▸ Problem requirements:
Quote each line of the material verbatim, without the pictures.

▸ Recorded information:
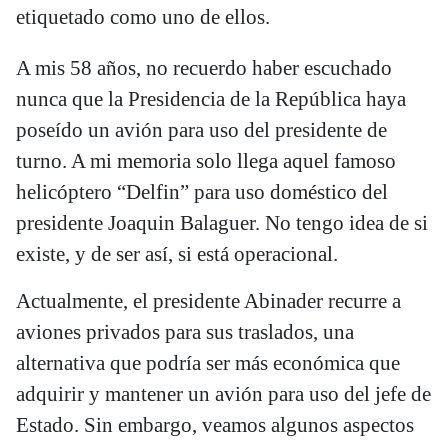
etiquetado como uno de ellos.
A mis 58 años, no recuerdo haber escuchado
nunca que la Presidencia de la República haya
poseído un avión para uso del presidente de
turno. A mi memoria solo llega aquel famoso
helicóptero “Delfin” para uso doméstico del
presidente Joaquin Balaguer. No tengo idea de si
existe, y de ser así, si está operacional.
Actualmente, el presidente Abinader recurre a
aviones privados para sus traslados, una
alternativa que podría ser más económica que
adquirir y mantener un avión para uso del jefe de
Estado. Sin embargo, veamos algunos aspectos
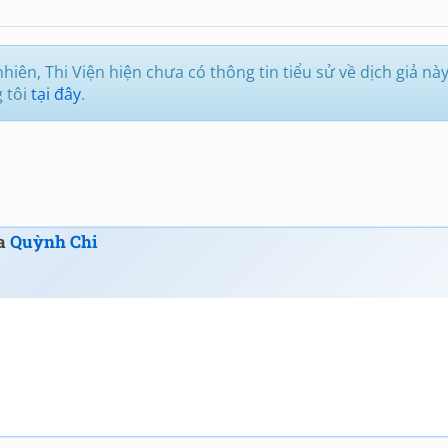
hiên, Thi Viện hiện chưa có thông tin tiểu sử về dịch giả này
g tôi
tại đây
.
ủa
Quỳnh Chi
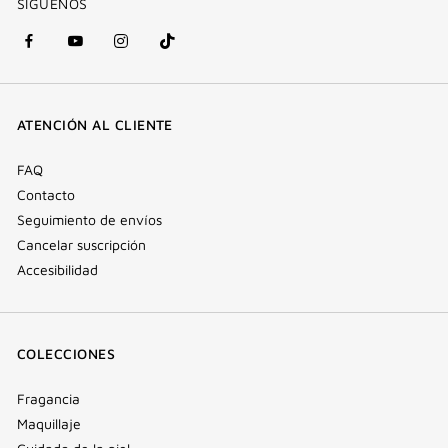
SÍGUENOS
Facebook
YouTube
Instagram
Tik
(nueva
(nueva
(nueva
Tok
ventana)
ventana)
ventana)
(nueva
ATENCIÓN AL CLIENTE
ventana)
FAQ
Contacto
Seguimiento de envíos
Cancelar suscripción
Accesibilidad
COLECCIONES
Fragancia
Maquillaje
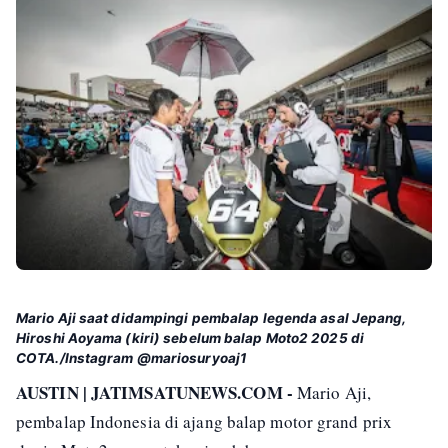
Mario Aji saat didampingi pembalap legenda asal Jepang,
Hiroshi Aoyama (kiri) sebelum balap Moto2 2025 di
COTA./Instagram @mariosuryoaj1
AUSTIN | JATIMSATUNEWS.COM -
Mario Aji,
pembalap Indonesia di ajang balap motor grand prix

▸ Task answer:
etiquetado como uno de ellos.
A mis 58 años, no recuerdo haber escuchado
nunca que la Presidencia de la República haya
poseído un avión para uso del presidente de
turno. A mi memoria solo llega aquel famoso
helicóptero “Delfin” para uso doméstico del
presidente Joaquin Balaguer. No tengo idea de si
existe, y de ser así, si está operacional.
Actualmente, el presidente Abinader recurre a
aviones privados para sus traslados, una
alternativa que podría ser más económica que
adquirir y mantener un avión para uso del jefe de
Estado. Sin embargo, veamos algunos aspectos
hiên, Thi Viện hiện chưa có thông tin tiểu sử về dịch giả này
g tôi
tại đây
.
ủa
Quỳnh Chi
SÍGUENOS
Facebook
YouTube
Instagram
Tik
(nueva
(nueva
(nueva
Tok
ventana)
ventana)
ventana)
(nueva
ATENCIÓN AL CLIENTE
ventana)
FAQ
Contacto
Seguimiento de envíos
Cancelar suscripción
Accesibilidad
COLECCIONES
Fragancia
Maquillaje
Mario Aji saat didampingi pembalap legenda asal Jepang,
Hiroshi Aoyama (kiri) sebelum balap Moto2 2025 di
COTA./Instagram @mariosuryoaj1
AUSTIN | JATIMSATUNEWS.COM -
Mario Aji,
pembalap Indonesia di ajang balap motor grand prix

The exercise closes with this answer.